▶ _WHAT YOU HAVE TO DO_
Retype all of the data exactly as given.

▶ _SUPPLIED RECORDS_

........

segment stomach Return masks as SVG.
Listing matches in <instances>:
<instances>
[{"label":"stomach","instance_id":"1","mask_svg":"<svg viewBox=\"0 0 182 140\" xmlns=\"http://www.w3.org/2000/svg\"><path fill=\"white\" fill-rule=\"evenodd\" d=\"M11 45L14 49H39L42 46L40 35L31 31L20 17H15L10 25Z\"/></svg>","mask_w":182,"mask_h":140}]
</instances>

........

▶ _SOLUTION_
segment stomach Return masks as SVG.
Listing matches in <instances>:
<instances>
[{"label":"stomach","instance_id":"1","mask_svg":"<svg viewBox=\"0 0 182 140\" xmlns=\"http://www.w3.org/2000/svg\"><path fill=\"white\" fill-rule=\"evenodd\" d=\"M11 45L14 49H39L42 46L40 35L31 31L20 17H15L10 25Z\"/></svg>","mask_w":182,"mask_h":140}]
</instances>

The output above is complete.